Stored data entries
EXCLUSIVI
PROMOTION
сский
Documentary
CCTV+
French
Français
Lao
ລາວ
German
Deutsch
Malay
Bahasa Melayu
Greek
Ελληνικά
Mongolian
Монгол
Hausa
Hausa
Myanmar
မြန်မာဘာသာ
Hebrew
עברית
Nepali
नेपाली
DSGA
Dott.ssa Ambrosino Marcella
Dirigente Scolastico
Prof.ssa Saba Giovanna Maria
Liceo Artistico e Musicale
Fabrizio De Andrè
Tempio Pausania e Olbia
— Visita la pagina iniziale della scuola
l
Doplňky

* * *

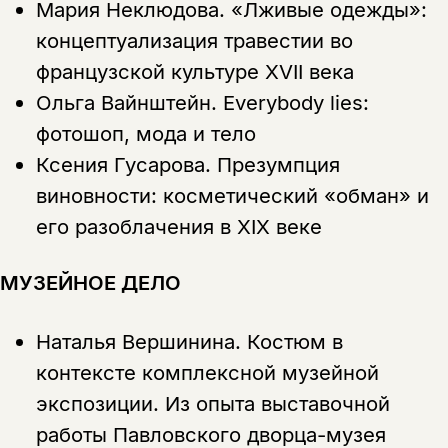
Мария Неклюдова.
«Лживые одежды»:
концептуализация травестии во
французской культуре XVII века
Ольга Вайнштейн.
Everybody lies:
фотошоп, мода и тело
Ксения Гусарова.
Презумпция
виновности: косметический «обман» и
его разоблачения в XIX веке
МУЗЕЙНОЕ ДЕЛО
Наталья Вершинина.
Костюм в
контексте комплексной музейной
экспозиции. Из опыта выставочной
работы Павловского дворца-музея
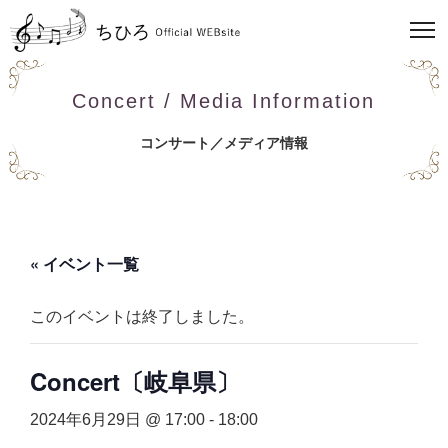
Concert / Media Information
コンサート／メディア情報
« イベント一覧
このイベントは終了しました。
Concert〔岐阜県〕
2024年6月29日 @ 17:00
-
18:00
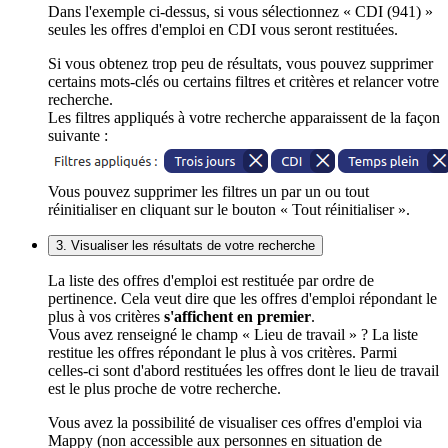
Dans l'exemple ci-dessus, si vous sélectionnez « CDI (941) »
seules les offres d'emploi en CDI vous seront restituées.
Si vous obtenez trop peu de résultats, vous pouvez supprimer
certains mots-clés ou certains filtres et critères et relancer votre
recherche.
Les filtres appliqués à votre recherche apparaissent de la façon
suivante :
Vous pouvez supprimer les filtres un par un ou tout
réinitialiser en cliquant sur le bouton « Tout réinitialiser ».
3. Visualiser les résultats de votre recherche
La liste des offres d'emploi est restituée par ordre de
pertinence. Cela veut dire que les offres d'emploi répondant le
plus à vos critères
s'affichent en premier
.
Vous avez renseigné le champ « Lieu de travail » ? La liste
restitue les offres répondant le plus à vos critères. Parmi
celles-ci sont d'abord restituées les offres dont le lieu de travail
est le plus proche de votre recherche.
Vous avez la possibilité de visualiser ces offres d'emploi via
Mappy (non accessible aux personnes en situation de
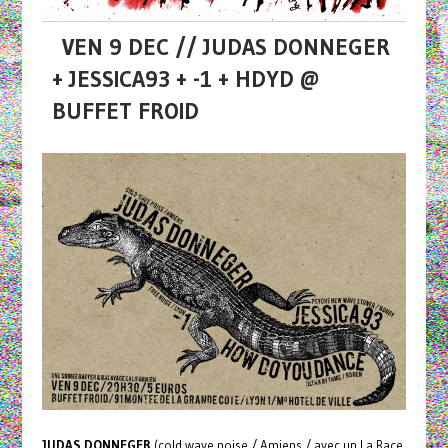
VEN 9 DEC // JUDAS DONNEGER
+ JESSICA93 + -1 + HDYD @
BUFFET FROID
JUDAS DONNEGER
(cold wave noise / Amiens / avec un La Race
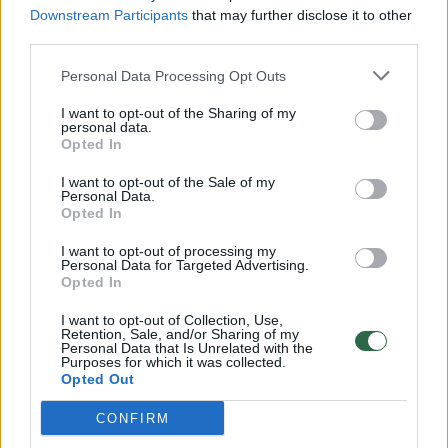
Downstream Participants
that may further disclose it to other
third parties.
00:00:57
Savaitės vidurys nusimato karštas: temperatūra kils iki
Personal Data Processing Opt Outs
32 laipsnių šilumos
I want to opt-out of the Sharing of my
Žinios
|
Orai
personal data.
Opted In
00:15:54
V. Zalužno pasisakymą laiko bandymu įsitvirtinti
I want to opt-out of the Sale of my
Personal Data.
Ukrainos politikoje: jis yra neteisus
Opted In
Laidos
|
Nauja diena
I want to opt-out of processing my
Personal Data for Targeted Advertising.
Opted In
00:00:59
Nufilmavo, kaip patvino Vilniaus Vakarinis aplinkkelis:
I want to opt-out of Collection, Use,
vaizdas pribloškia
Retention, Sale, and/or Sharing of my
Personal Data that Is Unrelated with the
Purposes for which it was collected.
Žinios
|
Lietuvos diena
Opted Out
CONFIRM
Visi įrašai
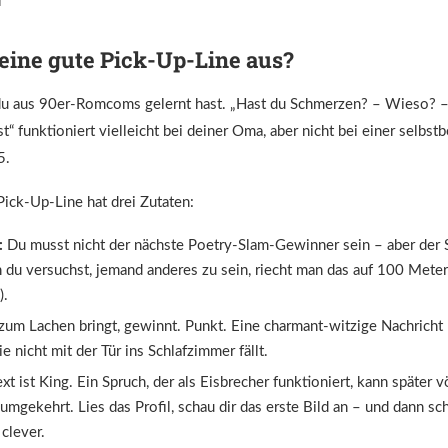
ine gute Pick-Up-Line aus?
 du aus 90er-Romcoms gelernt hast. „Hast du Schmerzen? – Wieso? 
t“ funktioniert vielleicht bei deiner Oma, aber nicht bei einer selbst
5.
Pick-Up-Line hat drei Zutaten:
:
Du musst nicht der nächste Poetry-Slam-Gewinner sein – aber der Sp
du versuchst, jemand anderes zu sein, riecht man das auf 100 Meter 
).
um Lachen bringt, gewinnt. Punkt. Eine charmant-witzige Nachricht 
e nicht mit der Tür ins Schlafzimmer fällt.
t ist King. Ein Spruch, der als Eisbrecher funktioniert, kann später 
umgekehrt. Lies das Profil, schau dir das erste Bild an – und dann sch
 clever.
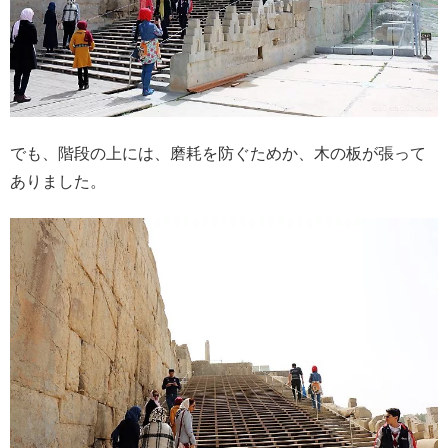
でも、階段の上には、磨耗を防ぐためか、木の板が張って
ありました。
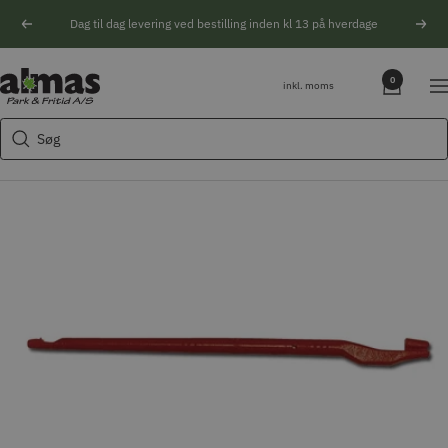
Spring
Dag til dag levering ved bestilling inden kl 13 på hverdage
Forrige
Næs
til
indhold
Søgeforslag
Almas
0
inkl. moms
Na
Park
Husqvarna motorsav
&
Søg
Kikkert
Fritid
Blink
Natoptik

## Required work
Copy the entries above exactly, but only the stretch from the line containing "МУЗЕЙНОЕ ДЕЛО" through the line containing "Vous pouvez supprimer les". Keep both end lines; drop the pictures.

## Result of the task
МУЗЕЙНОЕ ДЕЛО
Наталья Вершинина.
Костюм в
контексте комплексной музейной
экспозиции. Из опыта выставочной
работы Павловского дворца-музея
Concert / Media Information
コンサート／メディア情報
« イベント一覧
このイベントは終了しました。
Concert〔岐阜県〕
2024年6月29日 @ 17:00
-
18:00
Dans l'exemple ci-dessus, si vous sélectionnez « CDI (941) »
seules les offres d'emploi en CDI vous seront restituées.
Si vous obtenez trop peu de résultats, vous pouvez supprimer
certains mots-clés ou certains filtres et critères et relancer votre
recherche.
Les filtres appliqués à votre recherche apparaissent de la façon
suivante :
Vous pouvez supprimer les filtres un par un ou tout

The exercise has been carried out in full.